Plus, seemingly irrational behaviors have a certain logic to them. Here are some reasons why we choose to stay in the boxing ring:
1. We’re not supposed to give up. Have you ever seen a motivational poster that says throw in the towel after you’ve been punched in the face twice? Our culture glorifies the fight to the death mentality. If we don’t give up, maybe we’ll be like Rudy and finally get put in the game. Or we’ll be David and slay the giant. Or we’ll come back from 0-6, 0-5 and win the match.
It’s the people who persevere despite all odds who accomplish great things.
2. One trial learning only works for food poisoning. You only have to get sick from a bad crab once to develop an aversion to it. Everything else takes many, many repetitions before we get it right. That’s how tennis pros are able to make a living.

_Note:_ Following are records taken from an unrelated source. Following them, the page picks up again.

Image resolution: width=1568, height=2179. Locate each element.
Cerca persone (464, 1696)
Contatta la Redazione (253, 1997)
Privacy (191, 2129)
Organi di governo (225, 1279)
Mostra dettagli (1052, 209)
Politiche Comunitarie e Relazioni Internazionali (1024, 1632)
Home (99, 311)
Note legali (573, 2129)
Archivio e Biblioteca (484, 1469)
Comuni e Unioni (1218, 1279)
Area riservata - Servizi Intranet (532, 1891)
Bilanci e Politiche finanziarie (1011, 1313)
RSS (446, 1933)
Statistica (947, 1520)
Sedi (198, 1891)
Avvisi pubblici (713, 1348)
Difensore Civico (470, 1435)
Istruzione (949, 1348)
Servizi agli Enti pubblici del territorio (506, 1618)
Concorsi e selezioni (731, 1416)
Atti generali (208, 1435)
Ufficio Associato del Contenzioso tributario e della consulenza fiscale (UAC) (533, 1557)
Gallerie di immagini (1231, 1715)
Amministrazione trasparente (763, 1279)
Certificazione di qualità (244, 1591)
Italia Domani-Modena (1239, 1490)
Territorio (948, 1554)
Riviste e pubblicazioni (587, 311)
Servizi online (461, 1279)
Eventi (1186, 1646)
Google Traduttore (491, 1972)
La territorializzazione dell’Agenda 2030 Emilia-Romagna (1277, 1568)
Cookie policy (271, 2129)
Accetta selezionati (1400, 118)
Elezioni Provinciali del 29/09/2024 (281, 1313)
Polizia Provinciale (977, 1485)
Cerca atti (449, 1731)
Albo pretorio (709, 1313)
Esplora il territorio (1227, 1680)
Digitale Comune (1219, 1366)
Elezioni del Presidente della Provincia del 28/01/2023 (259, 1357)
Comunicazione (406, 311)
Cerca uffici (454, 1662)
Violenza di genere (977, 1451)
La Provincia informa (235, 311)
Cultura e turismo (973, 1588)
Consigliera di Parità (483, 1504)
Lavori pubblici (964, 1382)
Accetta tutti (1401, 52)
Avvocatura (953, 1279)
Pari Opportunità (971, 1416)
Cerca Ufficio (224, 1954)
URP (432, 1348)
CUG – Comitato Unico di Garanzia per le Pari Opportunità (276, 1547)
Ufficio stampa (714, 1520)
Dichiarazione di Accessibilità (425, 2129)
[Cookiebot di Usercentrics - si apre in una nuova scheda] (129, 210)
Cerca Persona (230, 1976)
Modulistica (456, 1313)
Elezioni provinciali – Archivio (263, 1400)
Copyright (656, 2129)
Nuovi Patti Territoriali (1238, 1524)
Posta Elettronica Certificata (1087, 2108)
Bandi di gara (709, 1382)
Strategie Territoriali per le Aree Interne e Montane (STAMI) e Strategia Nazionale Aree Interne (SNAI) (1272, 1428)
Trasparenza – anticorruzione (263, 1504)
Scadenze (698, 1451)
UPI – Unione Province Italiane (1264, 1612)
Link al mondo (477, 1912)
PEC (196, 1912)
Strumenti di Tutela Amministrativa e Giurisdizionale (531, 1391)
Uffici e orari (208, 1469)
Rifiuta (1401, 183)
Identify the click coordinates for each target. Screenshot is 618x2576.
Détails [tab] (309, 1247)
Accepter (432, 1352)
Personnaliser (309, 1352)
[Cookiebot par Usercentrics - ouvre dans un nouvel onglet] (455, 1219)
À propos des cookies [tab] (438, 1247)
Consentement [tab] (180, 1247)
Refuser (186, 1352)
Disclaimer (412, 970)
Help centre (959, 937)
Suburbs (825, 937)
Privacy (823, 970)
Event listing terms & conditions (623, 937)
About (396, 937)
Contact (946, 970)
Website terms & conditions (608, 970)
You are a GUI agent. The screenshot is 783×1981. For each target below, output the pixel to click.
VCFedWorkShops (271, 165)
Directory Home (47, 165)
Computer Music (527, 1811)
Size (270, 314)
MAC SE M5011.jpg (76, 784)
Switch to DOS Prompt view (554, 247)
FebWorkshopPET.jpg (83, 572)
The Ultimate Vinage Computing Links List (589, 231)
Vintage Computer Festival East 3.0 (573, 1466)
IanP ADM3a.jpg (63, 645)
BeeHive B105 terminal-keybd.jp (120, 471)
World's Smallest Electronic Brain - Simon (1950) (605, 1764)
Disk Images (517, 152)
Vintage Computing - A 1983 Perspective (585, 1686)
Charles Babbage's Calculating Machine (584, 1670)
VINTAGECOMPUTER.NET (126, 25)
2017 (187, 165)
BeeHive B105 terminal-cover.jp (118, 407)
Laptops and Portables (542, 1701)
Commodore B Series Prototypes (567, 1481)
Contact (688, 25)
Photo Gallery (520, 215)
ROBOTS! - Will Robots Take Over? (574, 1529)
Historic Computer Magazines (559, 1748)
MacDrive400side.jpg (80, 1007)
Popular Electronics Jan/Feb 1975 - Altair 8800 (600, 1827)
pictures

3. Our brains prefer the road well-traveled. The road was paved long ago in our neuronal pathways before we could make our own travel plans, and it is the only path we’ve ever known. That’s why recovery is a process, even when we’re ready for change: it takes time for our neurons to get on board.
4. Change is scary. It’s much safer to have a predictable yet crappy outcome than it is to venture into the unknown. What if I leave this relationship or this job or this city, foregoing comfort and familiarity, only to have things turn out even worse than they were before? How do I know it won’t be a big waste of time and energy?
We don’t know for sure. That’s why change is not for the faint of heart. It requires a tremendous leap of faith in ourselves.
So I’d like to offer a new definition of insanity. Insanity is having the courage to try something different in order to get a different result.
May we all strive to be at least a little bit insane.